Theoretical and Practical Implications
FlowVLA's explicit separation of appearance and motion learning addresses a fundamental limitation in world model design for robotics. By enforcing a reasoning-first approach, the model acquires a more causally grounded understanding of physical dynamics, which translates to improved long-horizon prediction, robust generalization, and efficient policy adaptation. The unified tokenization and autoregressive architecture facilitate scalable training and deployment without introducing modality-specific components.

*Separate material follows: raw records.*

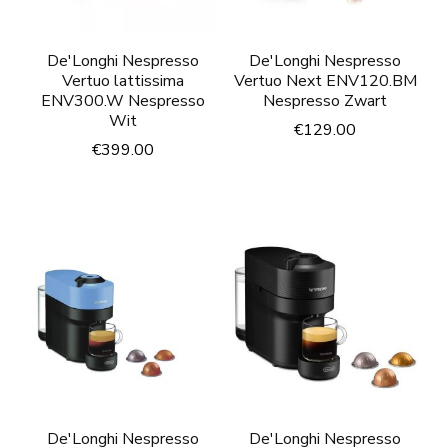
De'Longhi Nespresso
De'Longhi Nespresso
Vertuo lattissima
Vertuo Next ENV120.BM
ENV300.W Nespresso
Nespresso Zwart
Wit
€
129.00
€
399.00
De'Longhi Nespresso
De'Longhi Nespresso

Practically, FlowVLA's sample efficiency and robustness to domain shifts make it well-suited for real-world robotic applications, where data collection is expensive and environments are variable. The framework also provides a foundation for integrating low-level physical reasoning with higher-level semantic and geometric planning, potentially enabling more capable and generalist embodied agents.
Future Directions
Potential future developments include:
- Extending the Visual CoT framework to incorporate additional intermediate representations (e.g., depth, contact maps) for richer physical reasoning.
- Integrating FlowVLA with hierarchical planning systems that combine pixel-level dynamics with abstract task decomposition.
- Exploring transfer learning and continual adaptation in open-ended environments, leveraging the model's robust world understanding.
- Investigating the limits of unified tokenization for multimodal reasoning beyond vision and motion, such as tactile or auditory signals.
Conclusion
FlowVLA establishes Visual Chain of Thought as a principled approach for world model learning in VLA systems. By decomposing prediction into motion and appearance, FlowVLA achieves coherent dynamics, state-of-the-art performance, and improved sample efficiency. The results underscore the importance of explicit motion reasoning for bridging perception and control, with significant implications for the design of generalist robotic agents.